Non seulement, les femmes sont plus diplômées que les hommes, mais au sein de leur couple, l’infériorité « académique », considérée au début du XXe siècle comme une norme, s’est inversée. C’est ce que montre une étude de l’INED, publiée le 12 avril 2016, qui s’intéresse au niveau de diplôme des conjoints lors de leur première union à partir de l’enquête rétrospective Etude de l’histoire familiale (Insee-INED, 1999).
Par Marine Miller
Son auteur, Milan Bouchet-Valat, sociologue et enseignant à Paris 8, explique que « les normes de féminité qui prévalaient jusque dans les années 1960 ont changé. Avant cette date, les hommes nés avant la deuxième guerre mondiale avaient tendance à considérer qu’une femme dotée d’un diplôme élevé pouvait sedésintéresser de la vie familiale ». Mécaniquement, ce modèle produisait l’exclusion des femmes diplômées du grand marché conjugal et, dans une moindre mesure, parce qu’ils étaient plus nombreux, les hommes non diplômés.
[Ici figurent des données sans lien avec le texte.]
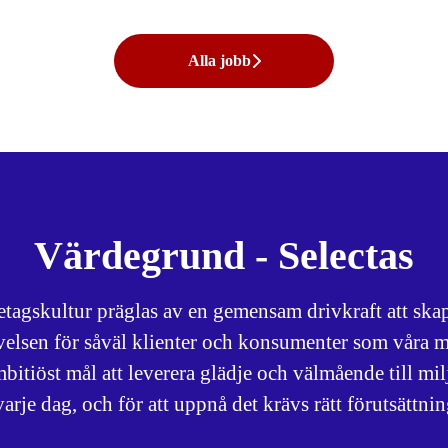
Alla jobb
Värdegrund - Selectas
retagskultur präglas av en gemensam drivkraft att skap
velsen för såväl klienter och konsumenter som våra m
mbitiöst mål att leverera glädje och välmående till mil
rje dag, och för att uppnå det krävs rätt förutsättnin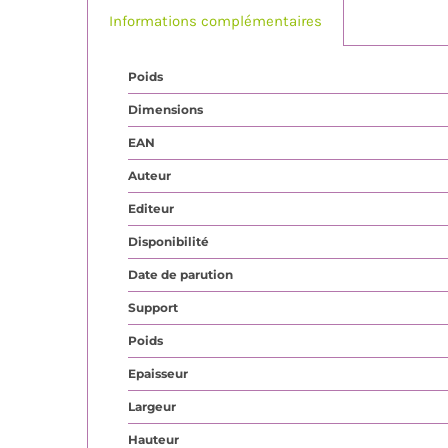
Informations complémentaires
Poids
Dimensions
EAN
Auteur
Editeur
Disponibilité
Date de parution
Support
Poids
Epaisseur
Largeur
Hauteur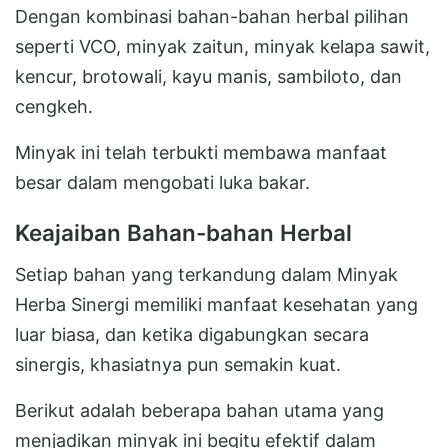
Dengan kombinasi bahan-bahan herbal pilihan
seperti VCO, minyak zaitun, minyak kelapa sawit,
kencur, brotowali, kayu manis, sambiloto, dan
cengkeh.
Minyak ini telah terbukti membawa manfaat
besar dalam mengobati luka bakar.
Keajaiban Bahan-bahan Herbal
Setiap bahan yang terkandung dalam Minyak
Herba Sinergi memiliki manfaat kesehatan yang
luar biasa, dan ketika digabungkan secara
sinergis, khasiatnya pun semakin kuat.
Berikut adalah beberapa bahan utama yang
menjadikan minyak ini begitu efektif dalam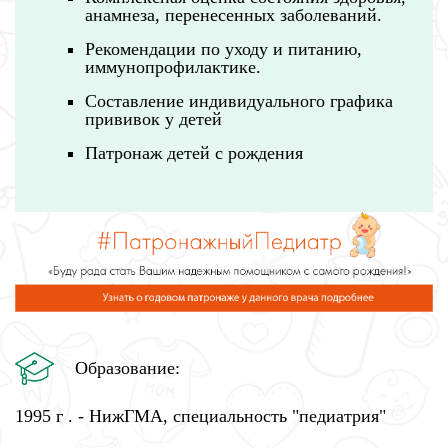
анамнеза, перенесенных заболеваний.
Рекомендации по уходу и питанию,
иммунопрофилактике.
Составление индивидуального графика
прививок у детей
Патронаж детей с рождения
Образование:
1995 г . - НижГМА, специальность "педиатрия"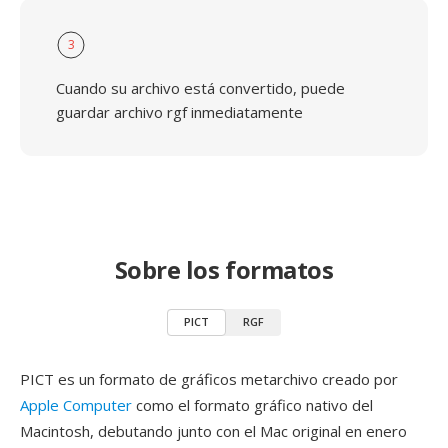
3
Cuando su archivo está convertido, puede
guardar archivo rgf inmediatamente
Sobre los formatos
PICT
RGF
PICT es un formato de gráficos metarchivo creado por
Apple Computer
como el formato gráfico nativo del
Macintosh, debutando junto con el Mac original en enero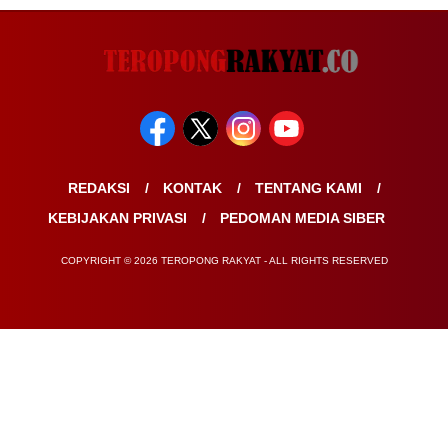
REDAKSI
KONTAK
TENTANG KAMI
KEBIJAKAN PRIVASI
PEDOMAN MEDIA SIBER
COPYRIGHT © 2026 TEROPONG RAKYAT - ALL RIGHTS RESERVED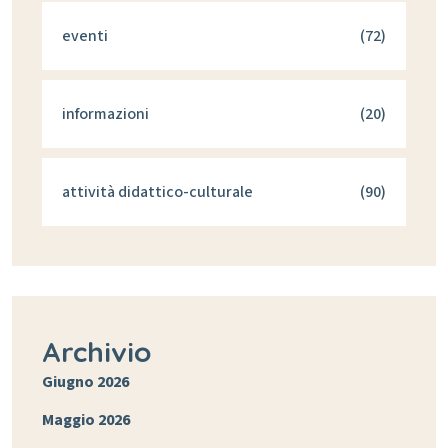
eventi
(72)
informazioni
(20)
attività didattico-culturale
(90)
Archivio
Giugno 2026
Maggio 2026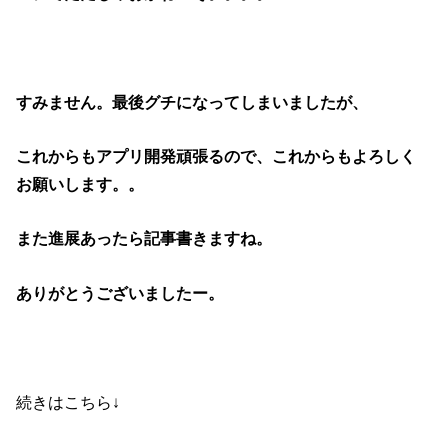
すみません。最後グチになってしまいましたが、
これからもアプリ開発頑張るので、これからもよろしく
お願いします。。
また進展あったら記事書きますね。
ありがとうございましたー。
続きはこちら↓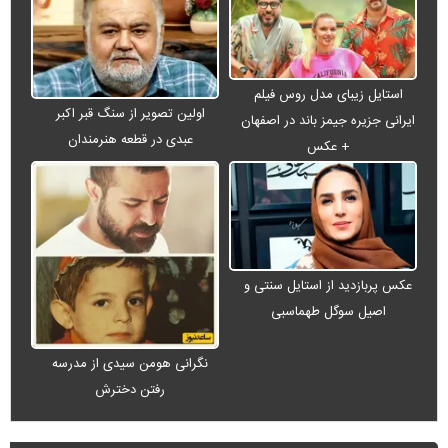
استایل زیبای مدل روس فیلم
اولین تصویر از سنگ قبر اکبر
ایرانی جزیره جیمز باند در اصفهان
عبدی در قطعه هنرمندان
+ عکس
عکس پربازدید از استایل سنتی و
اصیل سوگل طهماسبی
نگرانی هومن سیدی از مدرسه
رفتن دخترش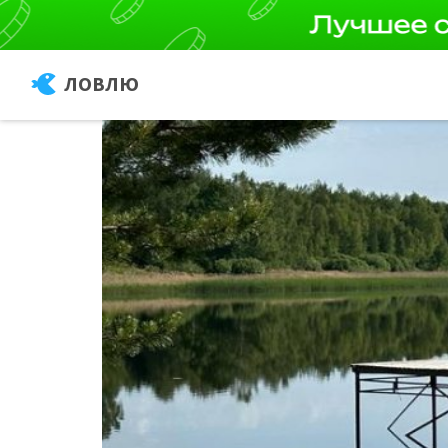
ЛОВЛЮ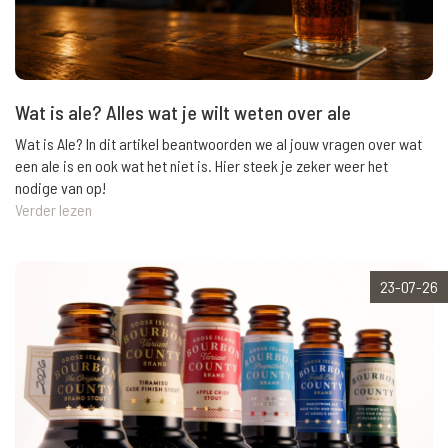
Wat is ale? Alles wat je wilt weten over ale
Wat is Ale? In dit artikel beantwoorden we al jouw vragen over wat
een ale is en ook wat het niet is. Hier steek je zeker weer het
nodige van op!
Verder lezen
23-07-26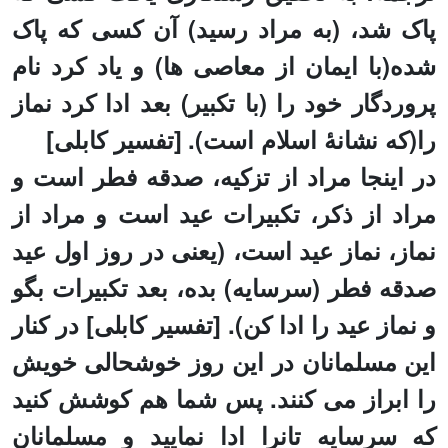
پاک شد، (به مراد رسید) آن کسی که پاک
شده(با ایمان از معاصی ها) و یاد کرد نام
پروردگار خود را (با تکبیر) بعد ادا کرد نماز
را(که نشانۀ اسلام است). [تفسیر کابلی]
در اینجا مراد از تزکیه، صدقه فطر است و
مراد از ذکر، تکبیرات عید است و مراد از
نماز، نماز عید است، (یعنی در روز
اول
عید
صدقه فطر (سرسایه) بده، بعد تکبیرات بگو
و نماز عید را ادا کن). [تفسیر کابلی]
در کنار
این مسلمانان در این روز خوشحالی خویش
را ابراز می کنند. پس شما هم کوشش کنید
که سرسایه تانرا ادا نمایید و مسلمانان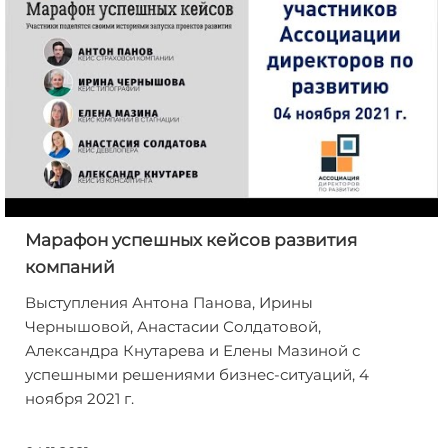
Марафон успешных кейсов развития
компаний
Выступления Антона Панова, Ирины
Чернышовой, Анастасии Солдатовой,
Александра Кнутарева и Елены Мазиной с
успешными решениями бизнес-ситуаций, 4
ноября 2021 г.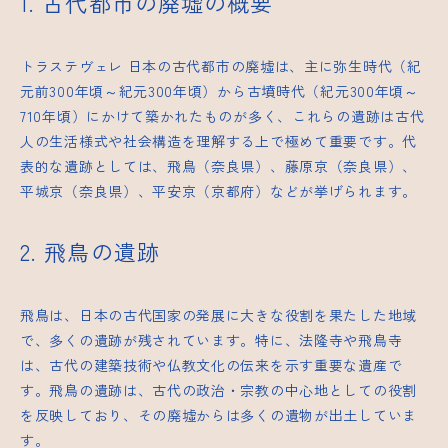
1. 古代都市の廃墟の概要
トラステヴェレ
日本の古代都市の廃墟は、主に弥生時代（紀
元前300年頃～紀元300年頃）から古墳時代（紀元300年頃～
710年頃）にかけて築かれたものが多く、これらの遺跡は古代
人の生活様式や社会構造を理解する上で極めて重要です。代
表的な遺跡としては、飛鳥（奈良県）、藤原京（奈良県）、
平城京（奈良県）、平安京（京都府）などが挙げられます。
2. 飛鳥の遺跡
飛鳥は、日本の古代国家の発展に大きな役割を果たした地域
で、多くの遺跡が残されています。特に、法隆寺や飛鳥寺
は、古代の建築技術や仏教文化の伝来を示す重要な遺産で
す。飛鳥の遺跡は、古代の政治・宗教の中心地としての役割
を反映しており、その廃墟からは多くの遺物が出土していま
す。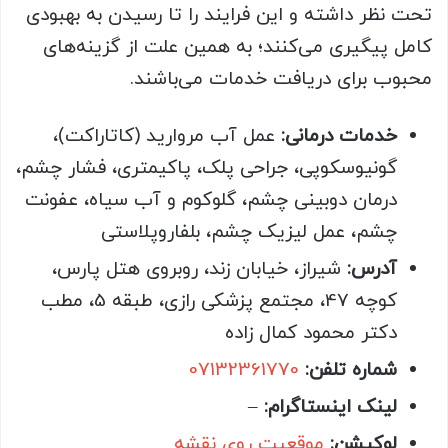
تحت نظر داشته و این فرایند را تا رسیدن به بهبودی
کامل پیگیری می‌کنند؛ به همین علت از گزینه‌های
محبوب برای دریافت خدمات می‌باشند.
خدمات درمانی:
عمل آب مروارید (کاتاراکت)،
گونیوسکوپی، جراحی پلک، پاکیمتری، فشار چشم،
درمان دوبینی چشم، گلوکوم و آب سیاه، عفونت
چشم، عمل لیزیک چشم، بلفاروپلاستی
آدرس:
شیراز، خیابان زند، روبروی هتل پارس،
کوچه 47، مجتمع پزشکی رازی، طبقه 5، مطب
دکتر محمود کمال زاده
شماره تلفن:
07132361770
لینک اینستاگرام:
–
لوکیشن:
موقعیت روی نقشه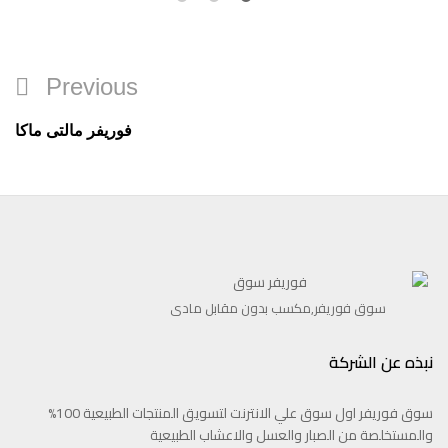
تصفّح
Previous
Previous
المقالات
Post
فوريفر مالتى ماكا
سوق فوريفر,مكسب بدون مقابل مادى
نبذه عن الشركة
سوق فوريفر اول سوق علي الانترنت لتسويق المنتجات الطبيعية 100%
والمستخلصة من الصبار والعسل والاعشاب الطبيعية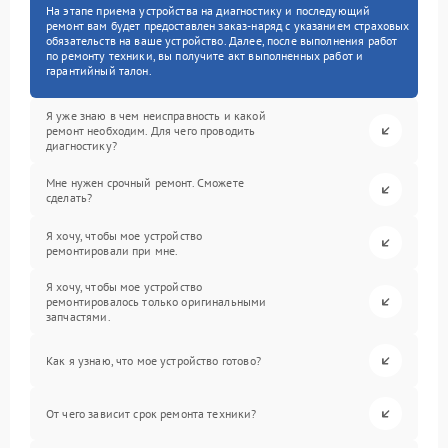
На этапе приема устройства на диагностику и последующий
ремонт вам будет предоставлен заказ-наряд с указанием страховых
обязательств на ваше устройство. Далее, после выполнения работ
по ремонту техники, вы получите акт выполненных работ и
гарантийный талон.
Я уже знаю в чем неисправность и какой
ремонт необходим. Для чего проводить
диагностику?
Мне нужен срочный ремонт. Сможете
сделать?
Я хочу, чтобы мое устройство
ремонтировали при мне.
Я хочу, чтобы мое устройство
ремонтировалось только оригинальными
запчастями.
Как я узнаю, что мое устройство готово?
От чего зависит срок ремонта техники?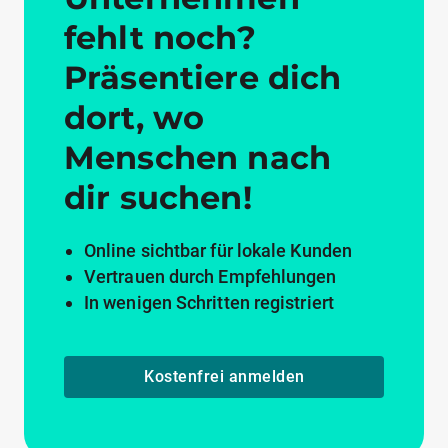
fehlt noch?
Präsentiere dich
dort, wo
Menschen nach
dir suchen!
Online sichtbar für lokale Kunden
Vertrauen durch Empfehlungen
In wenigen Schritten registriert
Kostenfrei anmelden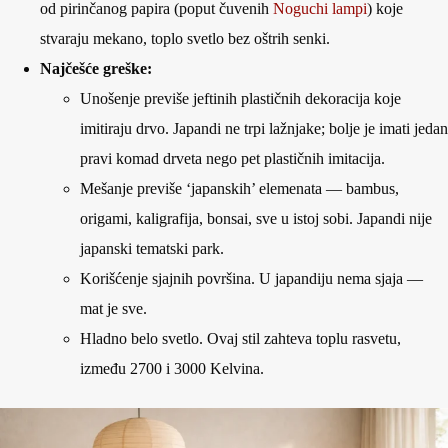
od pirinčanog papira (poput čuvenih
Noguchi lampi
) koje
stvaraju mekano, toplo svetlo bez oštrih senki.
Najčešće greške:
Unošenje previše jeftinih plastičnih dekoracija koje
imitiraju drvo. Japandi ne trpi lažnjake; bolje je imati jedan
pravi komad drveta nego pet plastičnih imitacija.
Mešanje previše ‘japanskih’ elemenata — bambus,
origami, kaligrafija, bonsai, sve u istoj sobi. Japandi nije
japanski tematski park.
Korišćenje sjajnih površina. U japandiju nema sjaja —
mat je sve.
Hladno belo svetlo. Ovaj stil zahteva toplu rasvetu,
između 2700 i 3000 Kelvina.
Chômage et massification de l’éducation
« Si le diplôme des femmes pouvait être perçu comme un signal négatif au sein des générations d’avant-guerre, un tel calcul a très clairement perdu en pertinence », poursuit l’auteur, qui explique : « Le développement du chômage, en augmentant l’incertitude attachée aux carrières masculines, rend particulièrement risquée la stratégie suivant laquelle l’homme aurait intérêt à se spécialiser dans l’activité professionnelle et la femme dans la sphère domestique. » Autres facteurs soulignés par l’INED : « L’élévation du niveau d’éducation des femmes, leur entrée massive sur le marché du travail, le développement de la contraception, et la fin de la tutelle du mari sur sa femme. » Les femmes étant de plus en plus nombreuses à faire des études, elles sont donc devenues impossibles à contourner sur ce que l’auteur appelle le « marché conjugal ».
Les écarts de salaire se maintiennent
Néanmoins, l’INED indique que l’arrivée des femmes diplômées sur le marché du travail n’abolit pas les inégalités salariales : « les femmes gagnent en moyenne toujours nettement moins que leur conjoint ». « Aux Etats-Unis cet écart peut atteindre 10 % quel que soit le secteur », confirme Anne Boring, économiste à SciencesPo. La grande école parisienne dont les diplômées sont en moyenne payées 30 % de moins que leurs homologues masculins un an après leur entrée sur le marché de l’emploi. Un écart persistant, à diplôme équivalent, dans de nombreux secteurs.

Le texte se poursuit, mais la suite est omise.